----- Dataset -----
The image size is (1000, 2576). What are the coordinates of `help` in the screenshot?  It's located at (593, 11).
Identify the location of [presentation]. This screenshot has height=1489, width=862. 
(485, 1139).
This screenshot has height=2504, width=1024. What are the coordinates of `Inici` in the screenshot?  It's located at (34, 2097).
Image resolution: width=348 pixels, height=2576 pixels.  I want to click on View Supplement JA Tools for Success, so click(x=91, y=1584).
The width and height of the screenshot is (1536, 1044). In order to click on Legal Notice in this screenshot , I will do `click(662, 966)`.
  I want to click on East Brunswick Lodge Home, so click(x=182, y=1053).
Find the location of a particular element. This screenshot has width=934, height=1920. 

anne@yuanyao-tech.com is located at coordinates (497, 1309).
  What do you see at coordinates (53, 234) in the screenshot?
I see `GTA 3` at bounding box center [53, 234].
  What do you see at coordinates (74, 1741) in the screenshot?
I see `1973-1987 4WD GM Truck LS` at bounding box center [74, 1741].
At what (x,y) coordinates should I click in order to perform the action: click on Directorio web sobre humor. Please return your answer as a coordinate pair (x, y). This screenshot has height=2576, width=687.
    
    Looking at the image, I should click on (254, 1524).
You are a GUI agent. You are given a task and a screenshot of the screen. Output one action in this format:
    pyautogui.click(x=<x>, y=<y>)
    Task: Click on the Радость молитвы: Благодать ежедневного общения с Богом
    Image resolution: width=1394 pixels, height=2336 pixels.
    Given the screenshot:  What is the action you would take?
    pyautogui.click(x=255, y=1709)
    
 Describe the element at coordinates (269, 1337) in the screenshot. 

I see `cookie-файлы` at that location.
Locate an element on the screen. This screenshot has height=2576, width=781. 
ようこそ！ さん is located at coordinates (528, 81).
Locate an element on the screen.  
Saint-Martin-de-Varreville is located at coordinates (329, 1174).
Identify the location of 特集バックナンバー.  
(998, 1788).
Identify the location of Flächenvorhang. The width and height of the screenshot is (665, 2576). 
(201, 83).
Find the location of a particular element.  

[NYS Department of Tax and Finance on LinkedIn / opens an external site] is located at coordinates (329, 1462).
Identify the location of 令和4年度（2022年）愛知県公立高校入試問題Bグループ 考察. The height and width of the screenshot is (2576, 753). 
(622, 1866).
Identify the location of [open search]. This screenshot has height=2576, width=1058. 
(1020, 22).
-----
## What you need to do
Exact copies of every record are required, so retype them in full.

## Task answer
The image size is (1000, 2576). What are the coordinates of `help` in the screenshot?  It's located at (593, 11).
Identify the location of [presentation]. This screenshot has height=1489, width=862. 
(485, 1139).
This screenshot has height=2504, width=1024. What are the coordinates of `Inici` in the screenshot?  It's located at (34, 2097).
Image resolution: width=348 pixels, height=2576 pixels.  I want to click on View Supplement JA Tools for Success, so click(x=91, y=1584).
The width and height of the screenshot is (1536, 1044). In order to click on Legal Notice in this screenshot , I will do `click(662, 966)`.
  I want to click on East Brunswick Lodge Home, so click(x=182, y=1053).
Find the location of a particular element. This screenshot has width=934, height=1920. 

anne@yuanyao-tech.com is located at coordinates (497, 1309).
  What do you see at coordinates (53, 234) in the screenshot?
I see `GTA 3` at bounding box center [53, 234].
  What do you see at coordinates (74, 1741) in the screenshot?
I see `1973-1987 4WD GM Truck LS` at bounding box center [74, 1741].
At what (x,y) coordinates should I click in order to perform the action: click on Directorio web sobre humor. Please return your answer as a coordinate pair (x, y). This screenshot has height=2576, width=687.
    
    Looking at the image, I should click on (254, 1524).
You are a GUI agent. You are given a task and a screenshot of the screen. Output one action in this format:
    pyautogui.click(x=<x>, y=<y>)
    Task: Click on the Радость молитвы: Благодать ежедневного общения с Богом
    Image resolution: width=1394 pixels, height=2336 pixels.
    Given the screenshot:  What is the action you would take?
    pyautogui.click(x=255, y=1709)
    
 Describe the element at coordinates (269, 1337) in the screenshot. 

I see `cookie-файлы` at that location.
Locate an element on the screen. This screenshot has height=2576, width=781. 
ようこそ！ さん is located at coordinates (528, 81).
Locate an element on the screen.  
Saint-Martin-de-Varreville is located at coordinates (329, 1174).
Identify the location of 特集バックナンバー.  
(998, 1788).
Identify the location of Flächenvorhang. The width and height of the screenshot is (665, 2576). 
(201, 83).
Find the location of a particular element.  

[NYS Department of Tax and Finance on LinkedIn / opens an external site] is located at coordinates (329, 1462).
Identify the location of 令和4年度（2022年）愛知県公立高校入試問題Bグループ 考察. The height and width of the screenshot is (2576, 753). 
(622, 1866).
Identify the location of [open search]. This screenshot has height=2576, width=1058. 
(1020, 22).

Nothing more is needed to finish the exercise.